Im Optikpark kann man es seit dem Jahr 2008 bewundern. Zuvor war es zwölf Jahre lang auf dem Gelände der Bürgelschule aufgebaut. Weil nicht viele Besucher den Weg dorthin fanden und das Fernrohr perfekt in das thematische Konzept des Optikparks passte, fällten die Stadtverordneten den Beschluss, das Fernrohr umzusetzen.

Nicht jeder der rund 80 000 Besucher, die den Park pro Jahr besuchen, beschäftigt sich mit dem Industriedenkmal und dessen Geschichte. Aber stehen bleiben viele, um einen Blick auf das mächtige Instrument zu werfen und sich die Informationstafel durchzulesen. Dank dem Netzwerk Industriekultur dürften es künftig noch ein paar mehr sein.
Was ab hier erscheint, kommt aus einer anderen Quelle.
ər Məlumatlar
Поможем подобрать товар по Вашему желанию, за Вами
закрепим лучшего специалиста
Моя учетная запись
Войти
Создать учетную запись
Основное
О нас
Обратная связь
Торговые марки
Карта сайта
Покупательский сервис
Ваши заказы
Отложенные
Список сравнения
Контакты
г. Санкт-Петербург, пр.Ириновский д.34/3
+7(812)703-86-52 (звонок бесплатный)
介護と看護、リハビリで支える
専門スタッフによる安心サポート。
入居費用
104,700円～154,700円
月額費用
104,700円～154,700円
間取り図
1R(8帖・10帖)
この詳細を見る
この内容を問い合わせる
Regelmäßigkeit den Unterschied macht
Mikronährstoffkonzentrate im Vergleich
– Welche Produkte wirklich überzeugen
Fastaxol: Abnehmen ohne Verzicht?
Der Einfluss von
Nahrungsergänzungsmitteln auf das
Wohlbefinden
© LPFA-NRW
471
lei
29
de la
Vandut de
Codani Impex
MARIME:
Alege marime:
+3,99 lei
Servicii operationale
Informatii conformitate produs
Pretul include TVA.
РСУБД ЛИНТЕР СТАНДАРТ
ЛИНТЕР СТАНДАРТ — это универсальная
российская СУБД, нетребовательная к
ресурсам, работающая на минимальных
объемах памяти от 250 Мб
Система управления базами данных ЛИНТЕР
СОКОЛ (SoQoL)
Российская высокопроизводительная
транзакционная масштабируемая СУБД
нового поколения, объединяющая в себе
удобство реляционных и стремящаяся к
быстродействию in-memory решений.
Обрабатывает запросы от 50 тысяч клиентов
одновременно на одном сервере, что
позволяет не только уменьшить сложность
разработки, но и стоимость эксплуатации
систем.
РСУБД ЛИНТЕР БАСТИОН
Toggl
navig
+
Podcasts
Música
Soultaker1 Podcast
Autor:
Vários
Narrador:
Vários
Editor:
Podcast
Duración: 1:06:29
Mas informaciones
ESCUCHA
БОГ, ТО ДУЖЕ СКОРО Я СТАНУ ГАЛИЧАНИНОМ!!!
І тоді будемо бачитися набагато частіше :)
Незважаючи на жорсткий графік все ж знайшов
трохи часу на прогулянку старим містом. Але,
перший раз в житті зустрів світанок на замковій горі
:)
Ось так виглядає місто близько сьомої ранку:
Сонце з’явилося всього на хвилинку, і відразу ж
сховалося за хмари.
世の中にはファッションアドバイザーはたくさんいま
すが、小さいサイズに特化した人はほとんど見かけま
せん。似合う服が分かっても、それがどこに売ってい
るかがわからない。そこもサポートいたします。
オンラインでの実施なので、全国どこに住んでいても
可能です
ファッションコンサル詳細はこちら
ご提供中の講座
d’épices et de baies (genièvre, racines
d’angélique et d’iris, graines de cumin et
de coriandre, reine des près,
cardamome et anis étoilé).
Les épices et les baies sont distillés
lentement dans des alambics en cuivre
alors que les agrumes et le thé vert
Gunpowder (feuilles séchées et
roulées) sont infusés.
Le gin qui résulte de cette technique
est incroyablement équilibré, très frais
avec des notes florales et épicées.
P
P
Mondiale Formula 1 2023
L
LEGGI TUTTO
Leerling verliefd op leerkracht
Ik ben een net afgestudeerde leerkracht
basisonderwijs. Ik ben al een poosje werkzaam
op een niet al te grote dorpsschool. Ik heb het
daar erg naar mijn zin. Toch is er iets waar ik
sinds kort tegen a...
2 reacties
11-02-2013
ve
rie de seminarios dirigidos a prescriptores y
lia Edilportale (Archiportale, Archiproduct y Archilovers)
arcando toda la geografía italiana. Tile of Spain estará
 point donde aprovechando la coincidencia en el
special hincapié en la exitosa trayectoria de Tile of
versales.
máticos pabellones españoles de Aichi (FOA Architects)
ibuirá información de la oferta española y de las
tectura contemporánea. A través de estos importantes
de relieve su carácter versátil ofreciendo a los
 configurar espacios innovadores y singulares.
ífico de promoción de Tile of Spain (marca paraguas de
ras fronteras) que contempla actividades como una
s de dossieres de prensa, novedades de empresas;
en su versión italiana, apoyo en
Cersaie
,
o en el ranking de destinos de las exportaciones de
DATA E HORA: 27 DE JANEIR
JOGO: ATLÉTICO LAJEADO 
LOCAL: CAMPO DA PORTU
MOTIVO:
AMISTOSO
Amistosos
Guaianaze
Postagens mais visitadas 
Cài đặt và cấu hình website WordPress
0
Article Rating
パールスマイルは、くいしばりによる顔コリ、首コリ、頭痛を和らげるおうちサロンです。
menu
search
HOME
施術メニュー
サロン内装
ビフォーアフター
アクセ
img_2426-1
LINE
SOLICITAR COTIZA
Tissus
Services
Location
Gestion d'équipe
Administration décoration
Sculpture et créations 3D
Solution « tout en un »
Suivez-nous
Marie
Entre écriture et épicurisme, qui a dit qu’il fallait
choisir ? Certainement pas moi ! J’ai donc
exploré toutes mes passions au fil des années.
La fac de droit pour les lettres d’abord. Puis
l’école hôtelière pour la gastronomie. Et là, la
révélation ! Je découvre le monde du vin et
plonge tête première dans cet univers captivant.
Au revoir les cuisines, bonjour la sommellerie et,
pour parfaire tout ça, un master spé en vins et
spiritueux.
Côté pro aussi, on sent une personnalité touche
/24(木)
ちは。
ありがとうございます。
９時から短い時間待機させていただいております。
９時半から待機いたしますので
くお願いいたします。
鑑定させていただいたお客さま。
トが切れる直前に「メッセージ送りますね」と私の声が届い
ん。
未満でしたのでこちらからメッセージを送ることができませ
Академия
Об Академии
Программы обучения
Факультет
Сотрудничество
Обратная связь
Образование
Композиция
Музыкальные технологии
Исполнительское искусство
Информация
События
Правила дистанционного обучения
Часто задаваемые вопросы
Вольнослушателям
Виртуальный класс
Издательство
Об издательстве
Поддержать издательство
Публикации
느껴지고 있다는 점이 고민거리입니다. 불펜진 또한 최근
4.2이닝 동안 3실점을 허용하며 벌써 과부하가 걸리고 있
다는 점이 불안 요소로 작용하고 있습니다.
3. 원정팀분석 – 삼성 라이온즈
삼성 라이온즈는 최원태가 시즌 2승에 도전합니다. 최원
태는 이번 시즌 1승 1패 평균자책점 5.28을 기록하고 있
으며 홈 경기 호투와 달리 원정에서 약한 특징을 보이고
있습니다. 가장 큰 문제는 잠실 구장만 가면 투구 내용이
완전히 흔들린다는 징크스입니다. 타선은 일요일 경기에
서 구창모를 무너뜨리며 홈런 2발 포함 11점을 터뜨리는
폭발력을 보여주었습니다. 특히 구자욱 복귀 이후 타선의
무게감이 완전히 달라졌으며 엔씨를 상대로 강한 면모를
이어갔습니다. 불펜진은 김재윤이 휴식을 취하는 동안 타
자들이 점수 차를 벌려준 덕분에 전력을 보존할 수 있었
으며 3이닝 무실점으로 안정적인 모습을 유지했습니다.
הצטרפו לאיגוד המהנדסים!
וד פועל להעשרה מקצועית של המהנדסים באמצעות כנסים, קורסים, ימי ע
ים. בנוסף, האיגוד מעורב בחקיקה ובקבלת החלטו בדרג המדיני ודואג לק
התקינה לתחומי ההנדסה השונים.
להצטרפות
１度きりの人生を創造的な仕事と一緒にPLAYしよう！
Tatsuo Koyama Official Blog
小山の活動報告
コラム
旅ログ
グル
Ein Fernrohr der Superlative

Das Rathenower Brachymedial-Fernrohr, nach seinem Erbauer Rolf’sches Fernrohr genannt, ist eines der größten seiner Art.

Konstruiert wurde es in den Jahren 1949 bis 1953 von dem Rathenower Ingenieur und Hobbyastronom Edwin Rolf (1899-1991). Seit 1991 steht es unter Denkmalschutz.

Das Fernrohr ist kuppellos aufgestellt und in zwei Achsen drehbar. Es wiegt rund 13 Tonnen und ist 11,50 Meter hoch.

Die große Linse hat einen Durchmesser von 70 Zentimetern und wiegt etwa 30 Kilogramm.

Die Brennweite des optischen Systems beträgt 20,80 Meter, der Tubus ist 10,15 Meter lang.